26. The process of claim 25, wherein the polymer substrate is a silicone, a polyimide, a PTFE, a polyethylene, or a polyester.

27. The process of claim 20, wherein the device includes a metal substrate.

28. The process of claim 27, wherein the metal substrate is titanium, stainless steel, nickel, gold, chrome, tantalum, nitinol, platinum, silver, cobalt, an alloy including titanium, an alloy including stainless steel, an alloy including nickel, an alloy including gold, an alloy including chrome, an alloy including tantalum, an alloy including platinum, an alloy including silver, or an alloy including cobalt.

29. The process of claim 20, wherein the adhesion promoter includes an organic titanate.

30. The process of claim 20, wherein the adhesion promoter includes an organic zirconate.

31. The process of claim 20, wherein the adhesion promoter includes an organic silane.

32. The process of claim 20, wherein the biopolymer composition includes a lubricious component.

33. The process of claim 20, wherein the biopolymer composition includes a medication component.

34. The process of claim 20, wherein the biopolymer composition includes a colored component.

35. The process of claim 20, wherein the biopolymer composition includes an abrasion-resistant component.

36. The process of claim 20, wherein the biopolymer composition includes an ultrasonically opaque component.

37. The process of claim 20, wherein the biopolymer composition includes a radio-opaque component.

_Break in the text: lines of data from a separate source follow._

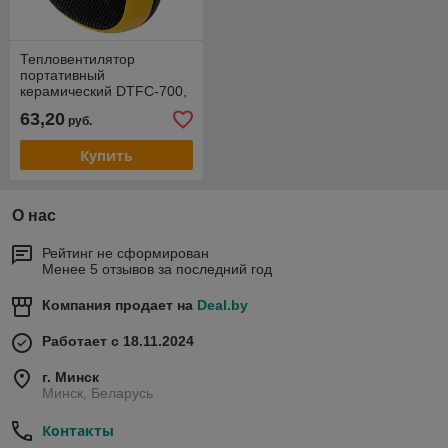
Тепловентилятор
портативный
керамический DTFC-700,
3 реж. вентилятор, нагрев
63,20
руб.
700 Вт // Denzel
Купить
О нас
Рейтинг не сформирован
Менее 5 отзывов за последний год
Компания продает на
Deal.by
Работает с 18.11.2024
г. Минск
Минск, Беларусь
Контакты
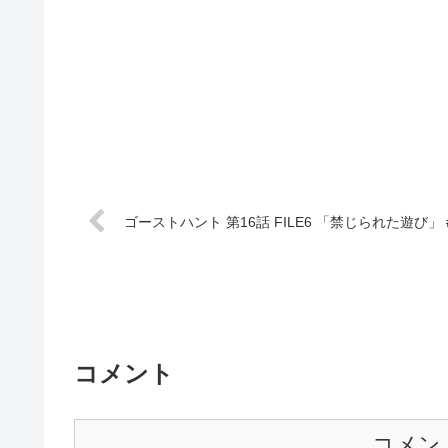
ゴーストハント 第16話 FILE6 「禁じられた遊び」 
コメント
コメン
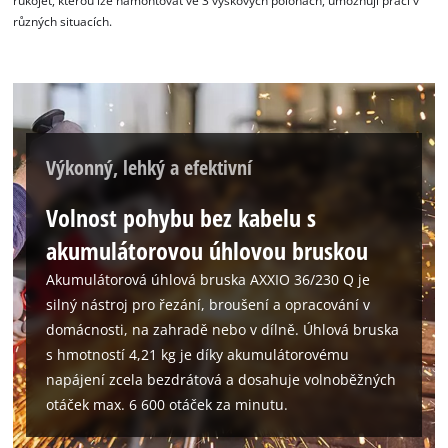
rukojeť, kterou lze namontovat ve 3 výškových polohách, umožňují práci v
by
různých situacích.
Usercentrics
Consent
Management
Platform
Výkonný, lehký a efektivní
Volnost pohybu bez kabelu s
akumulátorovou úhlovou bruskou
Akumulátorová úhlová bruska AXXIO 36/230 Q je
silný nástroj pro řezání, broušení a opracování v
domácnosti, na zahradě nebo v dílně. Úhlová bruska
s hmotností 4,21 kg je díky akumulátorovému
napájení zcela bezdrátová a dosahuje volnoběžných
otáček max. 6 600 otáček za minutu.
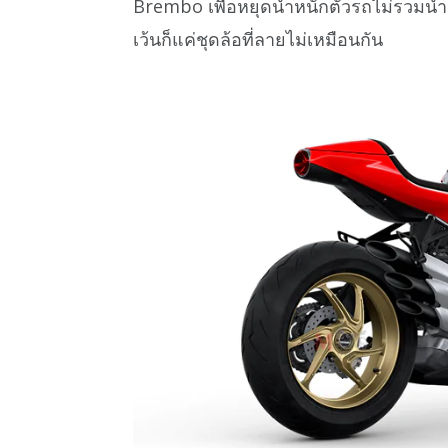
Brembo เพื่อหยุดน้ำหนักตัวรถไม่รวมน้ำหน
เว้นก็แค่ชุดล้อที่ลายไม่เหมือนกัน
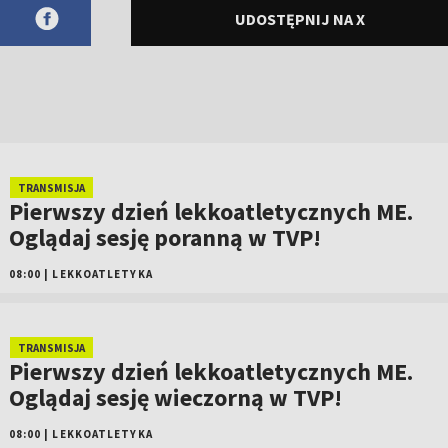
UDOSTĘPNIJ NA X
TRANSMISJA
Pierwszy dzień lekkoatletycznych ME.
Oglądaj sesję poranną w TVP!
08:00
|
LEKKOATLETYKA
TRANSMISJA
Pierwszy dzień lekkoatletycznych ME.
Oglądaj sesję wieczorną w TVP!
08:00
|
LEKKOATLETYKA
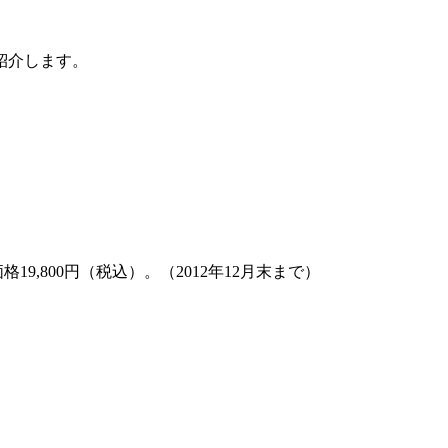
紹介します。
9,800円（税込）。（2012年12月末まで）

38. The process of claim 20, wherein the biopolymer composition includes a MRI-compatible component.

39. The process of claim 20, wherein the biopolymer composition includes an endothelialization component.

40. A medical device comprising a coating on a portion of a surface the device, wherein the coating comprises a polymer composition and a linking group forming a covalent bond between the surface of the device and a component of the polymer composition, wherein the covalent bond includes a metal ether linkage.

41 . The medical device of claim 40, wherein the metal ether linkage is a titanium ether linkage.

42. The medical device of claim 40, wherein the metal ether linkage is a zirconium ether linkage.

43. The medical device of claim 40, wherein the metal ether linkage is a silicon ether linkage.

44. The medical device of claim 40, wherein the polymer composition includes a biopolymer composition.

45. The medical device of claim 44, wherein the biopolymer composition includes a lubricious component.

46. The medical device of claim 44, wherein the biopolymer composition includes a medication component.

47. The medical device of claim 44, wherein the biopolymer composition includes a colored component.

48. The medical device of claim 44, wherein the biopolymer composition includes an abrasion-resistant component.

49. The medical device of claim 44, wherein the biopolymer composition includes an ultrasonically opaque component.

50. The medical device of claim 44, wherein the biopolymer composition includes a radio-opaque component.

51. The medical device of claim 44, wherein the biopolymer composition includes a MRI-compatible component.

52. The medical device of claim 44, wherein the biopolymer composition includes an endothelialization component.